Im Kapitel über die Infrastruktur der Reiseländer beschreibt Struck, wie Vorurteile der Reisenden sowohl gegenüber Polen als auch gegenüber Frankreich während der Reisen revidiert wurden. So kommt er zu dem Schluss, dass der angeblich schlechte Straßenbau in Polen mit dem Straßenbau in Frankreich, dem vermeintlich besten in Europa, durchaus Schritt halten konnte, vor allem abseits der großen Städte.
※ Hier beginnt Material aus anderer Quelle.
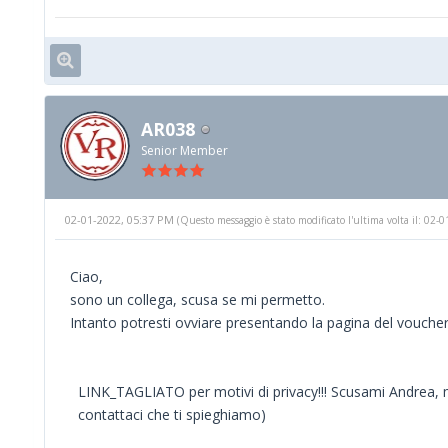
AR038
Senior Member
02-01-2022, 05:37 PM
(Questo messaggio è stato modificato l'ultima volta il: 02
Ciao,
sono un collega, scusa se mi permetto.
Intanto potresti ovviare presentando la pagina del voucher 
LINK_TAGLIATO per motivi di privacy!!! Scusami Andrea, ma
contattaci che ti spieghiamo)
Im Vergleich wurde die Situation in Deutschland dagegen von beiden Reisegruppen beklagt, was nicht nur auf den Zustand der Straßen, sondern auch auf die Höhe der Straßenzölle und auf die Sicherheit bezogen wurde. (S. 133ff.) Ebensolche Parallelen sind in der Beschreibung von Armut, Hygiene und generellem Lebensstandard, der Qualität der Gasthäuser (S. 139f.) oder in den Verständigungsmöglichkeiten (S. 149ff.) zu finden.

Der zweite Teil beleuchtet die „Räume des Reisens“. Räume werden hier als mentale Konstrukte interpretiert. In den Reiseberichten kann verfolgt werden, wie Polen von einem „nördlichen“ zu einem „östlichen“, Frankreich dagegen von einem „südlichen“ zu einem „westlichen“ Land umkodiert wurde.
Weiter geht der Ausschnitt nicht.